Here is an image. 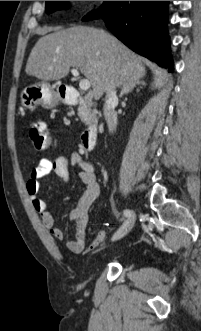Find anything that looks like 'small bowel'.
<instances>
[{
    "mask_svg": "<svg viewBox=\"0 0 201 331\" xmlns=\"http://www.w3.org/2000/svg\"><path fill=\"white\" fill-rule=\"evenodd\" d=\"M79 166L82 169L80 180L85 185V190L76 206L69 211L68 218L74 223V239L66 242V247L74 254H84L94 250L105 238L103 232L97 234L93 242L86 246V229L88 225L89 209L100 195V186L95 176L94 166L84 160L77 152L59 156L51 161L41 158L31 170L26 183V190L30 196L33 208L40 214L45 228L59 241L65 239L62 229L56 226L54 216L47 210V202L40 197V179L50 172L58 175L63 182L69 181V167Z\"/></svg>",
    "mask_w": 201,
    "mask_h": 331,
    "instance_id": "1",
    "label": "small bowel"
}]
</instances>
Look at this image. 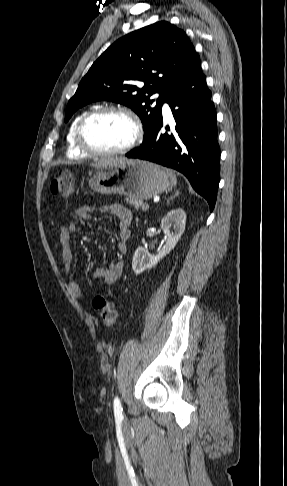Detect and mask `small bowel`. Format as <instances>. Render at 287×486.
Returning a JSON list of instances; mask_svg holds the SVG:
<instances>
[{
  "instance_id": "c3829d8e",
  "label": "small bowel",
  "mask_w": 287,
  "mask_h": 486,
  "mask_svg": "<svg viewBox=\"0 0 287 486\" xmlns=\"http://www.w3.org/2000/svg\"><path fill=\"white\" fill-rule=\"evenodd\" d=\"M102 214H109L114 216L118 221V242L116 245L117 252L121 255L127 253L128 240L131 235L132 214L130 210L121 205H108L101 208ZM94 213L89 207H78L72 210L67 218L65 224L60 226L59 240L61 244V257L64 264V273L67 277V287L70 294L76 298L81 299L83 292L79 284L71 278V266L73 262V251L71 248V239L76 233L77 223L75 218L91 219ZM123 271V262L117 261L110 264L106 268H97L94 272V277L101 281L107 287L113 285L121 276Z\"/></svg>"
}]
</instances>
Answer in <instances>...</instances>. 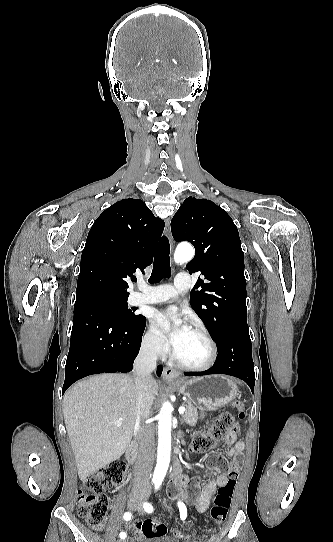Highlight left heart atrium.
Segmentation results:
<instances>
[{
	"label": "left heart atrium",
	"mask_w": 333,
	"mask_h": 542,
	"mask_svg": "<svg viewBox=\"0 0 333 542\" xmlns=\"http://www.w3.org/2000/svg\"><path fill=\"white\" fill-rule=\"evenodd\" d=\"M175 315H176V310L174 308H171L165 313L158 314L156 317V322L161 328V330L164 332V334L166 335V338L171 348L175 347L179 342V338L185 332L191 329L190 326L188 325L187 320H184L183 324L179 328L175 330L171 329L170 320Z\"/></svg>",
	"instance_id": "left-heart-atrium-1"
}]
</instances>
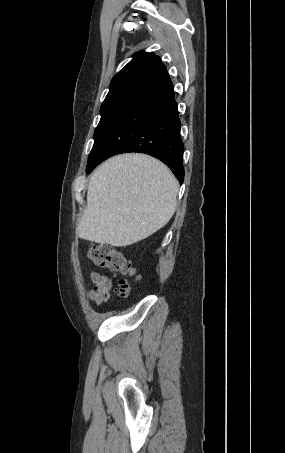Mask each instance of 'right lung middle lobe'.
Masks as SVG:
<instances>
[{
	"label": "right lung middle lobe",
	"instance_id": "1",
	"mask_svg": "<svg viewBox=\"0 0 285 453\" xmlns=\"http://www.w3.org/2000/svg\"><path fill=\"white\" fill-rule=\"evenodd\" d=\"M128 98L129 96H123L102 103L100 108L101 119L94 132V145L88 157V164L93 159L98 147L100 146L104 134L111 125L117 112L120 110V108Z\"/></svg>",
	"mask_w": 285,
	"mask_h": 453
}]
</instances>
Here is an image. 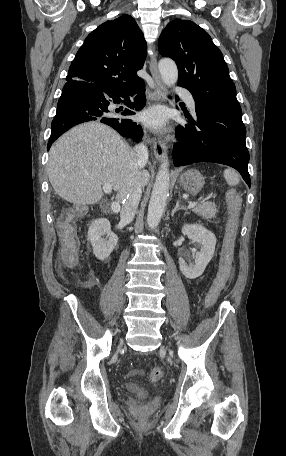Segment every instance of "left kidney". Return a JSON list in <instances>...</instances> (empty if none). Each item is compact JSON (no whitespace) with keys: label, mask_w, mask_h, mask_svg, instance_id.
Returning a JSON list of instances; mask_svg holds the SVG:
<instances>
[{"label":"left kidney","mask_w":286,"mask_h":456,"mask_svg":"<svg viewBox=\"0 0 286 456\" xmlns=\"http://www.w3.org/2000/svg\"><path fill=\"white\" fill-rule=\"evenodd\" d=\"M182 233L193 242L201 245V250L194 257L195 265H187L183 258H179V267L183 275L188 279H195L203 274L212 259L215 252L216 237L214 233L200 224H186L182 228Z\"/></svg>","instance_id":"left-kidney-1"}]
</instances>
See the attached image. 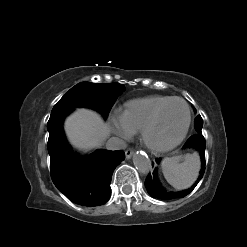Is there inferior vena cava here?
Wrapping results in <instances>:
<instances>
[{
  "instance_id": "obj_1",
  "label": "inferior vena cava",
  "mask_w": 247,
  "mask_h": 247,
  "mask_svg": "<svg viewBox=\"0 0 247 247\" xmlns=\"http://www.w3.org/2000/svg\"><path fill=\"white\" fill-rule=\"evenodd\" d=\"M126 143L124 140L118 138V137H111L107 143H106V148L108 150H120V149H125L126 148Z\"/></svg>"
}]
</instances>
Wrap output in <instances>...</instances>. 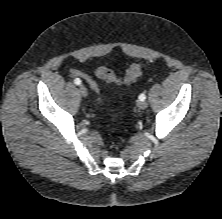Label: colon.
Here are the masks:
<instances>
[{
  "label": "colon",
  "mask_w": 222,
  "mask_h": 219,
  "mask_svg": "<svg viewBox=\"0 0 222 219\" xmlns=\"http://www.w3.org/2000/svg\"><path fill=\"white\" fill-rule=\"evenodd\" d=\"M95 73L98 78L109 82L114 83L119 86L129 85L135 82L142 73V66L140 63H132L127 69L123 77L117 76L111 69L105 66H99L96 68ZM90 87L98 91L97 84H91Z\"/></svg>",
  "instance_id": "5ec220e1"
}]
</instances>
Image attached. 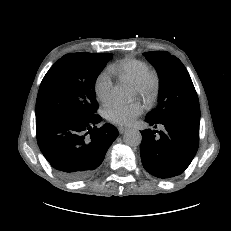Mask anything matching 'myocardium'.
I'll use <instances>...</instances> for the list:
<instances>
[{"mask_svg":"<svg viewBox=\"0 0 231 231\" xmlns=\"http://www.w3.org/2000/svg\"><path fill=\"white\" fill-rule=\"evenodd\" d=\"M161 78L155 69H148L134 84L135 90L143 98L146 104H153L159 94Z\"/></svg>","mask_w":231,"mask_h":231,"instance_id":"obj_1","label":"myocardium"}]
</instances>
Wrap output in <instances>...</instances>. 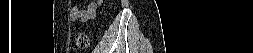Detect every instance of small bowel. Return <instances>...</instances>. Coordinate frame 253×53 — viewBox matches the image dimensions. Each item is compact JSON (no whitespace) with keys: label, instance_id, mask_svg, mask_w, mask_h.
Listing matches in <instances>:
<instances>
[{"label":"small bowel","instance_id":"small-bowel-1","mask_svg":"<svg viewBox=\"0 0 253 53\" xmlns=\"http://www.w3.org/2000/svg\"><path fill=\"white\" fill-rule=\"evenodd\" d=\"M97 4L91 2L87 7L74 6L71 10V16L76 21H88L95 16Z\"/></svg>","mask_w":253,"mask_h":53}]
</instances>
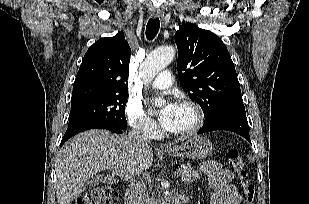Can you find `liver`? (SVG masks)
I'll list each match as a JSON object with an SVG mask.
<instances>
[{"mask_svg": "<svg viewBox=\"0 0 309 204\" xmlns=\"http://www.w3.org/2000/svg\"><path fill=\"white\" fill-rule=\"evenodd\" d=\"M153 151L134 145L125 135L106 130L85 131L67 141L56 158L58 204H71L87 181L103 170L121 168L131 177L152 166Z\"/></svg>", "mask_w": 309, "mask_h": 204, "instance_id": "1", "label": "liver"}]
</instances>
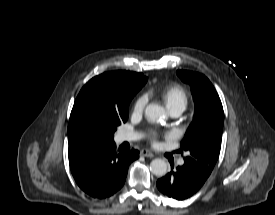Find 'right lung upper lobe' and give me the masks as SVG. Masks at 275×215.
Listing matches in <instances>:
<instances>
[{"instance_id": "cb5924a9", "label": "right lung upper lobe", "mask_w": 275, "mask_h": 215, "mask_svg": "<svg viewBox=\"0 0 275 215\" xmlns=\"http://www.w3.org/2000/svg\"><path fill=\"white\" fill-rule=\"evenodd\" d=\"M146 82L147 77L141 73L130 71L106 72L86 83L75 102L84 97H95L118 106L132 91L140 90Z\"/></svg>"}]
</instances>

__WORK INSTRUCTIONS__:
Please return exactly the lines from the one containing "Find 'right lung" through the end of the material above, both ends included, but not the pictures.

__TASK OUTPUT__:
Find 'right lung upper lobe' and give me the masks as SVG. Masks at 275×215.
Listing matches in <instances>:
<instances>
[{"instance_id": "cb5924a9", "label": "right lung upper lobe", "mask_w": 275, "mask_h": 215, "mask_svg": "<svg viewBox=\"0 0 275 215\" xmlns=\"http://www.w3.org/2000/svg\"><path fill=\"white\" fill-rule=\"evenodd\" d=\"M146 82L147 77L141 73L130 71L106 72L86 83L75 102L84 97H95L118 106L132 91L140 90Z\"/></svg>"}]
</instances>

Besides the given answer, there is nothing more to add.